The Hindu has, for some decades now, been calling for the abolition of the death penalty and this consistent editorial position will naturally be valid for Afzal's case as well. After surviving a constitutional challenge, the death penalty is now supposed to be applied only in "the rarest of rare cases," as laid down by the Supreme Court. Yet however grave or gruesome the crime, the taking of a human life by the state under the banner of justice dehumanises society as a whole. The judicial system is not immune to mistakes, and there is always the danger of extinguishing a life in error. That this is not hypothetical has been shown occasionally by DNA evidence clearing a convicted criminal on death row. In a 1930 case in Bihar, five persons were sentenced to death on a charge of murder but had to be released because it was discovered just in time that the case had been totally fabricated by a police officer.
The most common argument advanced in favour of capital punishment is that it is qualitatively different from imprisonment and, as all fear death, it is the most effective deterrent.

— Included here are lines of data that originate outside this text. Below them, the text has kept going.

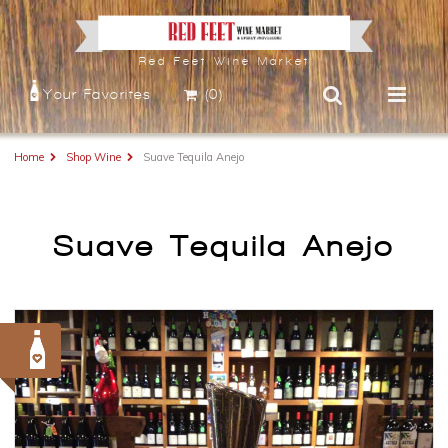
Red Feet Wine Market
Your Favorites
(0)
Home
Shop Wine
Suave Tequila Anejo
Suave Tequila Anejo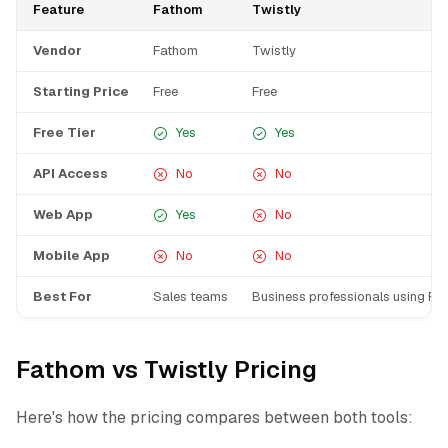
Feature
Fathom
Twistly
Vendor
Fathom
Twistly
Starting Price
Free
Free
Free Tier
Yes
Yes
API Access
No
No
Web App
Yes
No
Mobile App
No
No
Best For
Sales teams
Business professionals using Pow
Fathom vs Twistly Pricing
Here's how the pricing compares between both tools: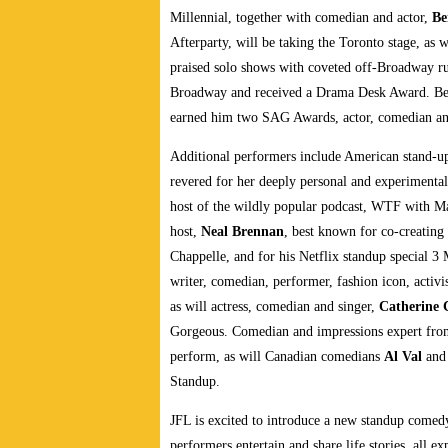
Millennial, together with comedian and actor,
Be
Afterparty, will be taking the Toronto stage, as 
praised solo shows with coveted off-Broadway r
Broadway and received a Drama Desk Award. Best
earned him two SAG Awards, actor, comedian an
Additional performers include American stand-up
revered for her deeply personal and experimenta
host of the wildly popular podcast, WTF with 
host,
Neal Brennan
, best known for co-creatin
Chappelle, and for his Netflix standup special 3 
writer, comedian, performer, fashion icon, activi
as will actress, comedian and singer,
Catherine 
Gorgeous. Comedian and impressions expert fr
perform, as will Canadian comedians
Al Val
an
Standup.
JFL is excited to introduce a new standup comed
performers entertain and share life stories, all 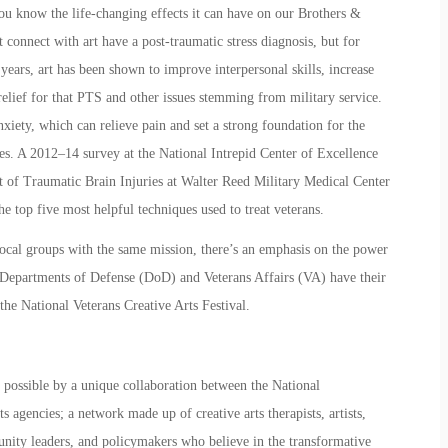
you know the life-changing effects it can have on our Brothers &
at connect with art have a post-traumatic stress diagnosis, but for
 years, art has been shown to improve interpersonal skills, increase
relief for that PTS and other issues stemming from military service.
nxiety, which can relieve pain and set a strong foundation for the
ties. A 2012–14 survey at the National Intrepid Center of Excellence
nt of Traumatic Brain Injuries at Walter Reed Military Medical Center
 top five most helpful techniques used to treat veterans.
 local groups with the same mission, there’s an emphasis on the power
The Departments of Defense (DoD) and Veterans Affairs (VA) have their
 the
National Veterans Creative Arts Festival.
possible by a unique collaboration between the National
 agencies; a network made up of creative arts therapists, artists,
nity leaders, and policymakers who believe in the transformative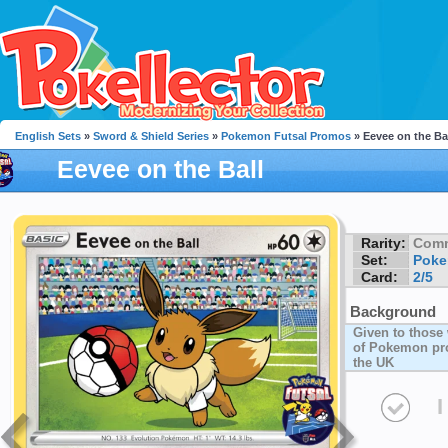
English Sets
»
Sword & Shield Series
»
Pokemon Futsal Promos
» Eevee on the Ba
Eevee on the Ball
Rarity:
Com
Set:
Poke
Card:
2/5
Background
Given to those
of Pokemon pro
the UK
I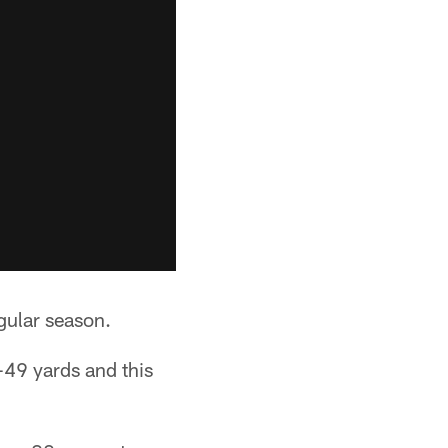
gular season.
-49 yards and this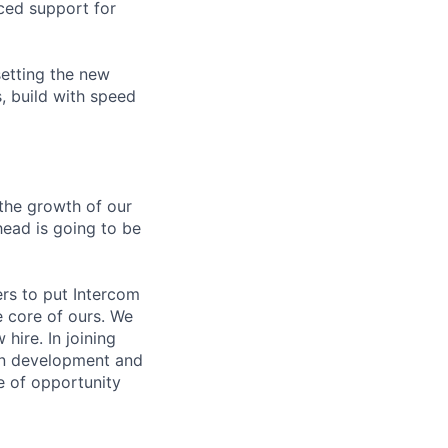
ced support for
setting the new
, build with speed
the growth of our
head is going to be
ers to put Intercom
e core of ours. We
hire. In joining
 in development and
e of opportunity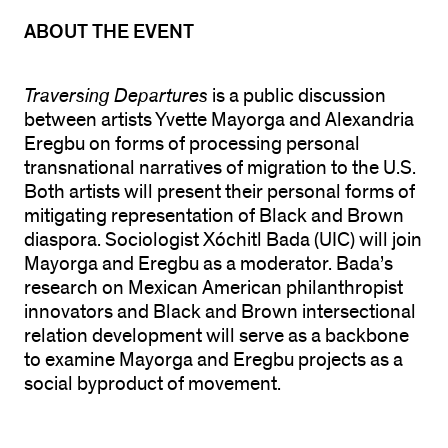
ABOUT THE EVENT
Traversing Departures
is a public discussion
between artists Yvette Mayorga and Alexandria
Eregbu on forms of processing personal
transnational narratives of migration to the U.S.
Both artists will present their personal forms of
mitigating representation of Black and Brown
diaspora. Sociologist Xóchitl Bada (UIC) will join
Mayorga and Eregbu as a moderator. Bada’s
research on Mexican American philanthropist
innovators and Black and Brown intersectional
relation development will serve as a backbone
to examine Mayorga and Eregbu projects as a
social byproduct of movement.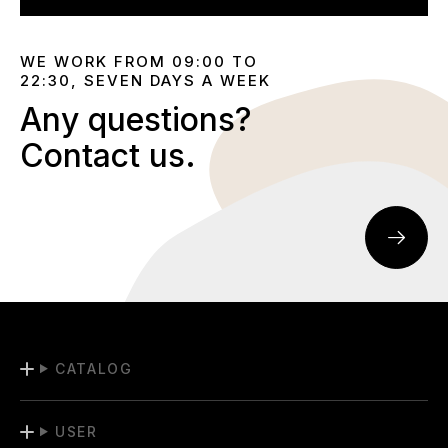
WE WORK FROM 09:00 TO
22:30, SEVEN DAYS A WEEK
Any questions?
Contact us.
CATALOG
USER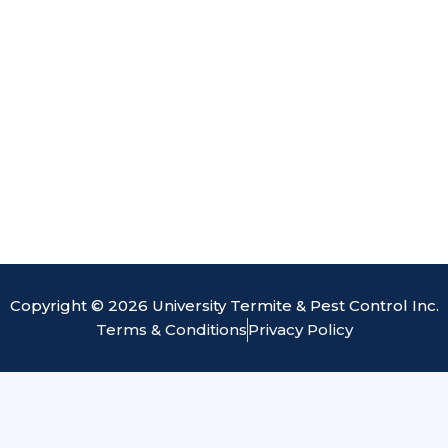
Copyright © 2026 University Termite & Pest Control Inc.
Terms & Conditions
Privacy Policy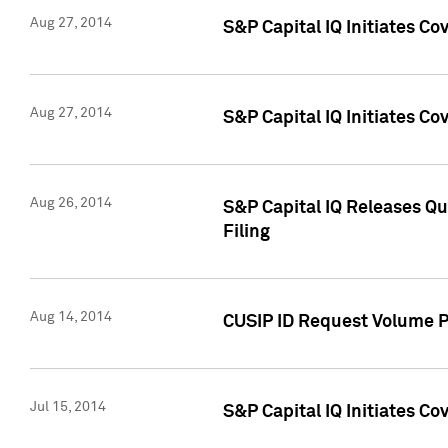
Aug 27, 2014
S&P Capital IQ Initiates C
Aug 27, 2014
S&P Capital IQ Initiates C
Aug 26, 2014
S&P Capital IQ Releases Qu
Filing
Aug 14, 2014
CUSIP ID Request Volume Pr
Jul 15, 2014
S&P Capital IQ Initiates C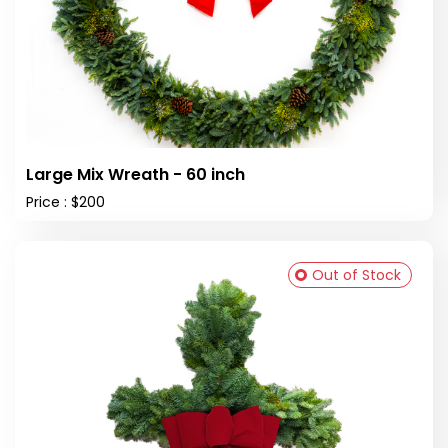
Large Mix Wreath - 60 inch
Price : $200
Out of Stock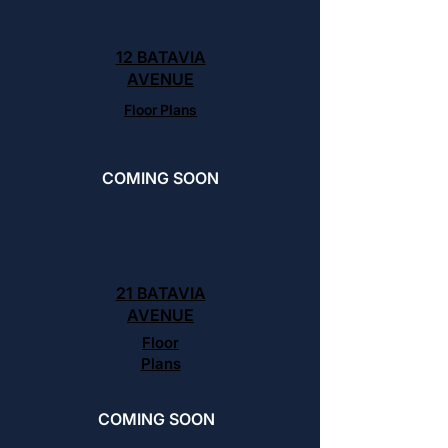
12 BATAVIA
AVENUE
Floor Plans
COMING SOON
21 BATAVIA
AVENUE
Floor
Plans
COMING SOON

Yet there is little evidence that the death penalty is any more deterrent than imprisonment for life. Indeed, the evidence, if any, supports the opposite conclusion: the period when the death penalty remained suspended in the United States, for instance, did not see any change in the number of `capital offences.' Very often, rather than deterrence, the unstated rationale is retribution and revenge the taking of a life for a life. In the Afzal case, the Supreme Court comes close to echoing such sentiments when it says: "the collective conscience of the society will only be satisfied if capital punishment is awarded to the offender" and he "is a menace to the society and his life should become extinct." Over the past half century, proposals made on and off for the abolition of capital punishment fell through because of the argument that public opinion and the conditions in the country did not warrant such a radical change. Such a line was taken even by the Law Commission when it examined the issue in detail, but that was in 1967. Now, abolition is becoming more and more the international norm, with the whole of Europe doing without it as India found when Portugal allowed the extradition of Abu Salem on condition that he would not be awarded the death penalty.
The Government needs to turn the issues thrown up by the latest case into a broader discussion on whether India can retain on its statute book something so abhorrent to human rights as the death penalty and should move boldly towards its abolition. Meanwhile, in the specific case of Mohammad Afzal, the death sentence must be commuted to imprisonment for life. This is indeed a fit case for the use of presidential clemency for the right reasons. The pleading by Afzal's wife and seven-year-old son and his background as a surrendered militant who cooperated with the authorities are reasons sound enough to exercise the executive power of clemency, which may be subject to broad judicial scrutiny but still retains a large measure of discretion.